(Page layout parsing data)
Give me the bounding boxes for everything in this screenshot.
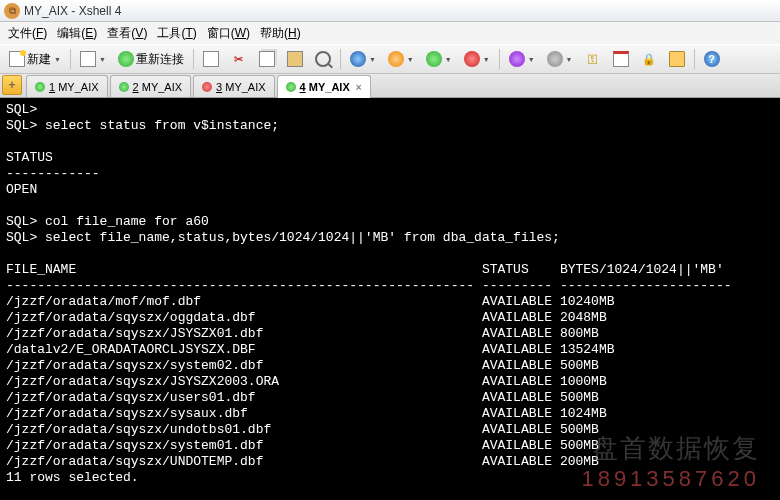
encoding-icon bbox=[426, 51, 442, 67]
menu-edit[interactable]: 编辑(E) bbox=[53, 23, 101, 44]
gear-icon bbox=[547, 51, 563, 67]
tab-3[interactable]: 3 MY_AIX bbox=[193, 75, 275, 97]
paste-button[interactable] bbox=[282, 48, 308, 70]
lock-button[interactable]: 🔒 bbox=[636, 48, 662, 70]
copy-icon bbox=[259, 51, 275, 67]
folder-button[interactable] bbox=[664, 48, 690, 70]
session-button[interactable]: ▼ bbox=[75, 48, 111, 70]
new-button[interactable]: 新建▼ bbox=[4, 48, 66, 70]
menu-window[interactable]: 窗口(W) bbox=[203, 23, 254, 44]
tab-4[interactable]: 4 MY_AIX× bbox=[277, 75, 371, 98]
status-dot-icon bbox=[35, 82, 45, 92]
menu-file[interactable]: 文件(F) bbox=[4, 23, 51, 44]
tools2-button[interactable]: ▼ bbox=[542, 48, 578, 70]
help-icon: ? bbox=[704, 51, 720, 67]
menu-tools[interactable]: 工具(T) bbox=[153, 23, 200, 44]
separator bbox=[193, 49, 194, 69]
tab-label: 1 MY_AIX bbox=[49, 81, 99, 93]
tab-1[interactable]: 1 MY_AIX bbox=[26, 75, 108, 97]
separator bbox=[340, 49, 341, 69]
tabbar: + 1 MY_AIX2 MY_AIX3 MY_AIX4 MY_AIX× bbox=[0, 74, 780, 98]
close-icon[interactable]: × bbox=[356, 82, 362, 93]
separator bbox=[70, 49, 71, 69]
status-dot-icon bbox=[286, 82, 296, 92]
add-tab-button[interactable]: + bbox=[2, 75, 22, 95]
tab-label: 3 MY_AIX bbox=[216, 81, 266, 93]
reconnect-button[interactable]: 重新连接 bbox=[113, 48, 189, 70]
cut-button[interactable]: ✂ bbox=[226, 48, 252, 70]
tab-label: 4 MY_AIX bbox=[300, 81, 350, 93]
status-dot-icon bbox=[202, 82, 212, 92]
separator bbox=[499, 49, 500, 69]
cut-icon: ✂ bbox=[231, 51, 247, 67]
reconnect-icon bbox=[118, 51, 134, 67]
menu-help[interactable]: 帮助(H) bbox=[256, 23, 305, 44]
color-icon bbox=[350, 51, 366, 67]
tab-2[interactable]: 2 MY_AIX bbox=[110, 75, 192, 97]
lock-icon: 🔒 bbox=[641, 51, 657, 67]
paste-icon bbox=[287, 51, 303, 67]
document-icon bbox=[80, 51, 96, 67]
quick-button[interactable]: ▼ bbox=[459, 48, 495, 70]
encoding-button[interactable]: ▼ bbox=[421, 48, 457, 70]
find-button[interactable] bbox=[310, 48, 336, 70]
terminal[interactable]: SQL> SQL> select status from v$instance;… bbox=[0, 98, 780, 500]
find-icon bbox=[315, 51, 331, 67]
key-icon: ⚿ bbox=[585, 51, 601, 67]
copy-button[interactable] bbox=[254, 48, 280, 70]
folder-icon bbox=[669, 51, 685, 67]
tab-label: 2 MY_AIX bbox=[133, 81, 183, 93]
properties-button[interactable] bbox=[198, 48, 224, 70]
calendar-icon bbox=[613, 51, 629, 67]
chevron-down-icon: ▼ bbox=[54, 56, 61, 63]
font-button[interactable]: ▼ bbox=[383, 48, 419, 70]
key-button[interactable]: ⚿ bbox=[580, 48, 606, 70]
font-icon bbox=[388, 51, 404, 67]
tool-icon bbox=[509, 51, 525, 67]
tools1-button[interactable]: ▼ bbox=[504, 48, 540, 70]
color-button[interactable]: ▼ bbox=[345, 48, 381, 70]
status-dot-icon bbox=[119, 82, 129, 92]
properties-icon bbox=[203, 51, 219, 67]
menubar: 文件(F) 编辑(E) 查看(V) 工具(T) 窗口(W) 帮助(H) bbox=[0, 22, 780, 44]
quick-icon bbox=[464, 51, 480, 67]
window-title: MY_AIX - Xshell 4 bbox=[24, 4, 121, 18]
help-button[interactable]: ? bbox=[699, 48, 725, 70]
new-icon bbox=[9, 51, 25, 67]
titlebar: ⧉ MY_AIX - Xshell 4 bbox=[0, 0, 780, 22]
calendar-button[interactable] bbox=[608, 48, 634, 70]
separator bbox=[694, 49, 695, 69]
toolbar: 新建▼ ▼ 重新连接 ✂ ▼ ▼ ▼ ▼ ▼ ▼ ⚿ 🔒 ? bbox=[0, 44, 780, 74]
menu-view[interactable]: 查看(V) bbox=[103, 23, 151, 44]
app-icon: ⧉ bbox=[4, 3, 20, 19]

* * *

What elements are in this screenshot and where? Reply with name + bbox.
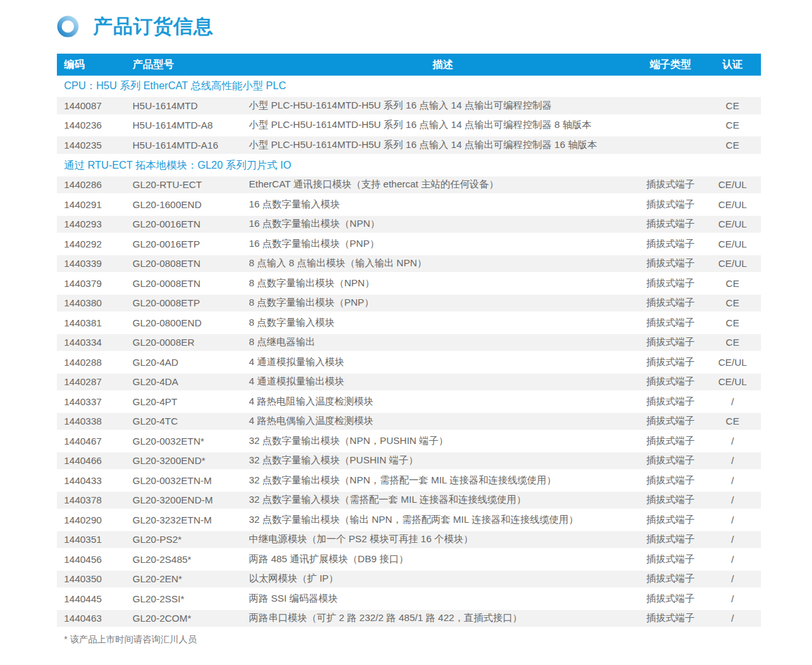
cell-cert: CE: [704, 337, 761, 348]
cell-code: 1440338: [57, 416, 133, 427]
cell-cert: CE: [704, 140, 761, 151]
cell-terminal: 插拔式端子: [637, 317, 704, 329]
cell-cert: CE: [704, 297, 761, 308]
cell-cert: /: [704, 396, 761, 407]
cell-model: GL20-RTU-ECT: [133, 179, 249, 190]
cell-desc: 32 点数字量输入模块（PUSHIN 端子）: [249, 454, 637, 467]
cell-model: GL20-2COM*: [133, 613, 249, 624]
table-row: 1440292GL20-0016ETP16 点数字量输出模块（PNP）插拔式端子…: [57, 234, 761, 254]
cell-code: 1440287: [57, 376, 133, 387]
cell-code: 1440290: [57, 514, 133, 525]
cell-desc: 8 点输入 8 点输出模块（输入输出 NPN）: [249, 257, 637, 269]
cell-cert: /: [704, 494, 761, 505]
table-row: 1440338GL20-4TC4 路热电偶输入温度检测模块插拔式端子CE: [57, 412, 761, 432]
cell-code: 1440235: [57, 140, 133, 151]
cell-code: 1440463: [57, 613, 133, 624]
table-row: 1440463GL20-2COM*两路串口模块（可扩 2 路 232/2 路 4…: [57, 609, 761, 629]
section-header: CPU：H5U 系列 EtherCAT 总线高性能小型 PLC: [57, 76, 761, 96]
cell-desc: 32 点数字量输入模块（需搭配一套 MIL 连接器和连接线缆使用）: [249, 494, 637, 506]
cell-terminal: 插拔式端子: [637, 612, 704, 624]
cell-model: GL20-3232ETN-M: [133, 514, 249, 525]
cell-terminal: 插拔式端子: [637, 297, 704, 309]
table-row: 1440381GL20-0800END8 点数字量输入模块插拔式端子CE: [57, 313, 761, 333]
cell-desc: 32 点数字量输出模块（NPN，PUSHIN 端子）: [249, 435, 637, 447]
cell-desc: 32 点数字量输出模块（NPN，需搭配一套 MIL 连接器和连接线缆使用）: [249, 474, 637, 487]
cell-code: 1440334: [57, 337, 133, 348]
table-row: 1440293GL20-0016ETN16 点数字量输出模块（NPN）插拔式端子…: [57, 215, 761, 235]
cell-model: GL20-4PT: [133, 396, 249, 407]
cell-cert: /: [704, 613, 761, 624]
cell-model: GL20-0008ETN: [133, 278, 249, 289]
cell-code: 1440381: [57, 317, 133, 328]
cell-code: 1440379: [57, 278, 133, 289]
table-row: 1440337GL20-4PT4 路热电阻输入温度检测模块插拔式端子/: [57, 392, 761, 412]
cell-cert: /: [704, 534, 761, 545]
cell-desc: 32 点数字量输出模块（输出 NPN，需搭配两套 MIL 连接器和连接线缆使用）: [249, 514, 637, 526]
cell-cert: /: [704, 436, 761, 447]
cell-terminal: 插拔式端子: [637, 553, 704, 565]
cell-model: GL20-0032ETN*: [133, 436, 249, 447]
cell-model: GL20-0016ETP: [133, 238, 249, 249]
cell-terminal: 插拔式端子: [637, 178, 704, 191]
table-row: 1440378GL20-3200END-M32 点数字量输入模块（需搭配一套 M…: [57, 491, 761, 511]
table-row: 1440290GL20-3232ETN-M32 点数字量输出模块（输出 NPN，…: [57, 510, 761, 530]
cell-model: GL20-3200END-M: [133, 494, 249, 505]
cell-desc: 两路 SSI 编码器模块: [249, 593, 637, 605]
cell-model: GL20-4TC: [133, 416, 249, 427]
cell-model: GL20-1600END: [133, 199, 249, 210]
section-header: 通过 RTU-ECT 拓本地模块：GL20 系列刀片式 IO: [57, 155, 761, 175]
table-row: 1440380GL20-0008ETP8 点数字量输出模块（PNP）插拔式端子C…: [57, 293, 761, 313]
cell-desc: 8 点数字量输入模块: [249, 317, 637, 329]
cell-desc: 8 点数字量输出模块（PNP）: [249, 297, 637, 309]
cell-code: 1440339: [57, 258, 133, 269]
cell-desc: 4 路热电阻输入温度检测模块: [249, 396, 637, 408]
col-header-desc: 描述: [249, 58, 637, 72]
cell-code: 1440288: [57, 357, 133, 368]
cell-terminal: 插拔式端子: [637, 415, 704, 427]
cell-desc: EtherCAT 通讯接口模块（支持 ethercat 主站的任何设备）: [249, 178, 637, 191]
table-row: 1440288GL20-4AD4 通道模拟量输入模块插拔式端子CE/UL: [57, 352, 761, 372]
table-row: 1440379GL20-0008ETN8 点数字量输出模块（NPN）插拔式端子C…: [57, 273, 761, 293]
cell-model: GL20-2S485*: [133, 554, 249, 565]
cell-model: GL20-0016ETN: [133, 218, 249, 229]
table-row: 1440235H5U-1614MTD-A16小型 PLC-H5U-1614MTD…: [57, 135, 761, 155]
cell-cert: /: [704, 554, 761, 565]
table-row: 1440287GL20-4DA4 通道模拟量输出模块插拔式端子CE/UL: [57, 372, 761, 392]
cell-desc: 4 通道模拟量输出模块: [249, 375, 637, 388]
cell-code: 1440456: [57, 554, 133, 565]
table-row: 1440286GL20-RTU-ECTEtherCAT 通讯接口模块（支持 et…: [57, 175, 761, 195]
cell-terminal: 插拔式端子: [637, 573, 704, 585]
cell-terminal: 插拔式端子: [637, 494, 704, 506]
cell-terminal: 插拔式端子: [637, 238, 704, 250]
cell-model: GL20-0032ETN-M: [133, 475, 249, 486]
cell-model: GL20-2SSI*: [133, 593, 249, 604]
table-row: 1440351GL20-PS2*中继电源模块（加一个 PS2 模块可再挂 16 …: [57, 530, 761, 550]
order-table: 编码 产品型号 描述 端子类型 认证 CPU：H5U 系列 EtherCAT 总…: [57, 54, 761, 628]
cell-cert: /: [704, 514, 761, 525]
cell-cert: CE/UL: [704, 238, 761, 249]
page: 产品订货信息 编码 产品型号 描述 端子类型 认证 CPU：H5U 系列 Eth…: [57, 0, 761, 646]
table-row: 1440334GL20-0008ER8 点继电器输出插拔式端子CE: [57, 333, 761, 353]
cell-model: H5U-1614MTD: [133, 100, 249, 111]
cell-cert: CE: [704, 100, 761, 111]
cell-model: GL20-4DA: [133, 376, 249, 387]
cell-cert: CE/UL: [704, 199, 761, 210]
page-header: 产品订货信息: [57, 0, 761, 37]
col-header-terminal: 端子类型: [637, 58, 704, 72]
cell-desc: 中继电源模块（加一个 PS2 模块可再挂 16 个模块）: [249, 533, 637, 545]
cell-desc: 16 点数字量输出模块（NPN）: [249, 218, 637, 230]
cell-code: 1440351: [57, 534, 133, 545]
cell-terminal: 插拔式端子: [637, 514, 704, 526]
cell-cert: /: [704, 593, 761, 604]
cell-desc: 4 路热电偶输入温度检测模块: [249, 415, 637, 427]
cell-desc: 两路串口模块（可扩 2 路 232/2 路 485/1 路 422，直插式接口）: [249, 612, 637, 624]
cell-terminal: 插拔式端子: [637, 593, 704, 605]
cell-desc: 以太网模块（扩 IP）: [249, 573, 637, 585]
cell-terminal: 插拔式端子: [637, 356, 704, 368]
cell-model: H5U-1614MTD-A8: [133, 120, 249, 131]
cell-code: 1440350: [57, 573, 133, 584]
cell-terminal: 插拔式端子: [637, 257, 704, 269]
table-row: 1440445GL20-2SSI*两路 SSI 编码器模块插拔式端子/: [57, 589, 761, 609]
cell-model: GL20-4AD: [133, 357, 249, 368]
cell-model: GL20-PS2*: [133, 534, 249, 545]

**YOUR GOAL:**
Show every line in the entries above that contains the string "Xshell".

**EXERCISE SOLUTION:**
window-title: MY_AIX - Xshell 4 bbox=[24, 4, 121, 18]
titlebar: ⧉ MY_AIX - Xshell 4 bbox=[0, 0, 780, 22]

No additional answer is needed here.